What you are asked to do >> Go over the lines below, and when one contains the word "text", copy it.

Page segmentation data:
──────────
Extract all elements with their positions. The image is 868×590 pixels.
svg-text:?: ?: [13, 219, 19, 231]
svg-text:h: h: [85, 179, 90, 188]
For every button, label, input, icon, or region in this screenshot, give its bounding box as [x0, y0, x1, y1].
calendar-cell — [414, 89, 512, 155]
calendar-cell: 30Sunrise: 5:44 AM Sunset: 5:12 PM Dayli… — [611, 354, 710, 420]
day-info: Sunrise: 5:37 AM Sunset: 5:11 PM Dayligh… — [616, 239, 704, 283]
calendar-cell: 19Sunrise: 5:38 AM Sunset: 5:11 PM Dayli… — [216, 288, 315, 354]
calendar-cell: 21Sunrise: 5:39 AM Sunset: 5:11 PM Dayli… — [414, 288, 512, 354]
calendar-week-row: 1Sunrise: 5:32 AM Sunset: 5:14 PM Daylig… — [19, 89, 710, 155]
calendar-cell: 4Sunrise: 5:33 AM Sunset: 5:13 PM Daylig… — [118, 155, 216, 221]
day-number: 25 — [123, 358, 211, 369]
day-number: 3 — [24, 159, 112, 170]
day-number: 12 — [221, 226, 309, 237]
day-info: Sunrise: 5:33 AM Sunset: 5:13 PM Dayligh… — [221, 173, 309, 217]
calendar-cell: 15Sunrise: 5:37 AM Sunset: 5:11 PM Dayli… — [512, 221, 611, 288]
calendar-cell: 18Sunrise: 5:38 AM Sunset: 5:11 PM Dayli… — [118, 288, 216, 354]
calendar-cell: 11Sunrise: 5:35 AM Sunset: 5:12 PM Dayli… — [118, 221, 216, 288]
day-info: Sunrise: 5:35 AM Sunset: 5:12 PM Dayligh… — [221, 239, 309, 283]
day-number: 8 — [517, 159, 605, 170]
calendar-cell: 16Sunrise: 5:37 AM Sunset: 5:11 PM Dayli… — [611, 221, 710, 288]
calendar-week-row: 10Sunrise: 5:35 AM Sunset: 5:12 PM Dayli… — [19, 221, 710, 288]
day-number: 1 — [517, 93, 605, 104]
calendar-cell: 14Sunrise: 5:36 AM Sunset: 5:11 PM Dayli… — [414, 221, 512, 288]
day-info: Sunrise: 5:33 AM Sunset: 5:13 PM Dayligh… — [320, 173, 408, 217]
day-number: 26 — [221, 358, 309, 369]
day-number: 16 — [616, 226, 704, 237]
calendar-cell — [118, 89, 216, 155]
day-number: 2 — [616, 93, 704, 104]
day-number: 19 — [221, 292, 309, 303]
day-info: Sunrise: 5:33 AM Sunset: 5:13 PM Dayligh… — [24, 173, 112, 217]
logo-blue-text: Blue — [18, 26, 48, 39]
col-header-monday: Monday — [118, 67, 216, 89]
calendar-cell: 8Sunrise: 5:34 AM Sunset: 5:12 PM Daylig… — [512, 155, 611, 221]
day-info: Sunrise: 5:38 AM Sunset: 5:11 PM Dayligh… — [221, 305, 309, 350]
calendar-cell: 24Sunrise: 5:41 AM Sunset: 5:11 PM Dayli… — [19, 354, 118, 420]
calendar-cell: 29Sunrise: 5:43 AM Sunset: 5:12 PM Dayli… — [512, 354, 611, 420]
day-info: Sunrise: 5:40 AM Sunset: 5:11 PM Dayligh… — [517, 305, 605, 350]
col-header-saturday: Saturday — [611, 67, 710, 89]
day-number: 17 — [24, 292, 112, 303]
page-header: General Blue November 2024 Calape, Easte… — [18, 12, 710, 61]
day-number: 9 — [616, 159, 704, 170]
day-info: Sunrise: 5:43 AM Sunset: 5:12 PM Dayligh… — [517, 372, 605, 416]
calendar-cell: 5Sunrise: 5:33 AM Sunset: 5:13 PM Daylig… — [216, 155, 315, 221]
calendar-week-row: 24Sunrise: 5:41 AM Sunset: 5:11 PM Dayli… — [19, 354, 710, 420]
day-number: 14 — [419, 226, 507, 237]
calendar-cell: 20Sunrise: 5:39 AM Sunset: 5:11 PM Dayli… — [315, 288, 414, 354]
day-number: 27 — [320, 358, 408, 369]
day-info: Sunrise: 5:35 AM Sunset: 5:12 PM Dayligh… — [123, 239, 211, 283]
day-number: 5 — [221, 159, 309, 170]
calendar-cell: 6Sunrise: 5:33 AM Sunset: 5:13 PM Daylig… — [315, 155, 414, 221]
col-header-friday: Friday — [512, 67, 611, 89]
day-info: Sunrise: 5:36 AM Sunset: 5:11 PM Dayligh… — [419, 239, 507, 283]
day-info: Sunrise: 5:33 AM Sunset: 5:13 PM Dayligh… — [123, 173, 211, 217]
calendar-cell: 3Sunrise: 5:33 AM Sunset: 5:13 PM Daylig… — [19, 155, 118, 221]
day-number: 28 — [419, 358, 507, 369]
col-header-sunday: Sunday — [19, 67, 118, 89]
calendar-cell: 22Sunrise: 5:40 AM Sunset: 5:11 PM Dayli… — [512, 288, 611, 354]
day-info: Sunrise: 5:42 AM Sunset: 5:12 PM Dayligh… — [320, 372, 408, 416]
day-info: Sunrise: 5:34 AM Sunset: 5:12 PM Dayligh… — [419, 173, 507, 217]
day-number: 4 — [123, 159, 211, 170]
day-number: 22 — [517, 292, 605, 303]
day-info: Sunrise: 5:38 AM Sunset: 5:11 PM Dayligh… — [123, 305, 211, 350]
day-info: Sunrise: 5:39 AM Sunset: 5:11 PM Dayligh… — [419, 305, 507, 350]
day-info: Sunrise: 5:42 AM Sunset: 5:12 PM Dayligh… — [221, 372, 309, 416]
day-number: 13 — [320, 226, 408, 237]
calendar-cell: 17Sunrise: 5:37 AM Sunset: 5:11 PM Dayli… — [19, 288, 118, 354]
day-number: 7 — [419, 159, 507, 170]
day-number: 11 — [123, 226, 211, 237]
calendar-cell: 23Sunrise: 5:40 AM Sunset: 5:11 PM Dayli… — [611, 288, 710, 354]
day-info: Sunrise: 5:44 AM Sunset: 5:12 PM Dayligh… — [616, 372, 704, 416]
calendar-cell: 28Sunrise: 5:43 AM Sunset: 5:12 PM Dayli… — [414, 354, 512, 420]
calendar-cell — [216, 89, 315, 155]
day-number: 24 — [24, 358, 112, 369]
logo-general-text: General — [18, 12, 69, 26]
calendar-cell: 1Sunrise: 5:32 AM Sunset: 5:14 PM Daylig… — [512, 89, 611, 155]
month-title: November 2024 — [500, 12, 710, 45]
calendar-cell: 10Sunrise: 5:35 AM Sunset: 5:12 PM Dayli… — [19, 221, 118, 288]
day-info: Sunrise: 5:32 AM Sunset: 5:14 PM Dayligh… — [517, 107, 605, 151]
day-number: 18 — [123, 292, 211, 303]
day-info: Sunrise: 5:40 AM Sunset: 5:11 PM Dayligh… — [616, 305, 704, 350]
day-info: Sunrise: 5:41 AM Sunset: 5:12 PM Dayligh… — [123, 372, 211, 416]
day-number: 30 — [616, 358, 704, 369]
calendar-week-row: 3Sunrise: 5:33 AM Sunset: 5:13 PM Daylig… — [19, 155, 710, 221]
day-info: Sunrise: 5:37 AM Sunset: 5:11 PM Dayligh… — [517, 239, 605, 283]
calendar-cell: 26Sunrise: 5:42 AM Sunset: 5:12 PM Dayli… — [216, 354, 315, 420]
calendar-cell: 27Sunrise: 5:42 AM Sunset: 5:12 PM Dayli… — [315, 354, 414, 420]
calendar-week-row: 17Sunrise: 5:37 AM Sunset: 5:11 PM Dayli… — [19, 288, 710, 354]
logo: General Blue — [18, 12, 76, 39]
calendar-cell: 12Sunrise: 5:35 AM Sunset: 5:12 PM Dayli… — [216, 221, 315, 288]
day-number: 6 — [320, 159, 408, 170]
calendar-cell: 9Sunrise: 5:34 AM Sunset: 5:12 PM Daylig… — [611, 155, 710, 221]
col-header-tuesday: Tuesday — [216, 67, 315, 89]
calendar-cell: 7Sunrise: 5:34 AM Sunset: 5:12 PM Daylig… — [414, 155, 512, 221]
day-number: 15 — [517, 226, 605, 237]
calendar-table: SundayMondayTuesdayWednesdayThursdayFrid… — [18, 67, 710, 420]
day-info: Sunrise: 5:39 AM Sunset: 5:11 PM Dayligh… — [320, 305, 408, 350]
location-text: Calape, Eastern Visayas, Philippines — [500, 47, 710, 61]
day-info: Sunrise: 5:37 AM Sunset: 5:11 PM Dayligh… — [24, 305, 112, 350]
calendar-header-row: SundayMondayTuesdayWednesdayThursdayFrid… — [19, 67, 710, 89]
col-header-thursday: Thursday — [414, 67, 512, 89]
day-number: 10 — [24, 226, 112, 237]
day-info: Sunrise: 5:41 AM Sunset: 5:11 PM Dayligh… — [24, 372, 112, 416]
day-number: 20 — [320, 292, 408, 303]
──────────
Output for this task >>
svg-text:?: ?: [13, 219, 19, 231]
svg-text:h: h: [85, 179, 90, 188]
logo-blue-text: Blue — [18, 26, 48, 39]
logo-general-text: General — [18, 12, 69, 26]
location-text: Calape, Eastern Visayas, Philippines — [500, 47, 710, 61]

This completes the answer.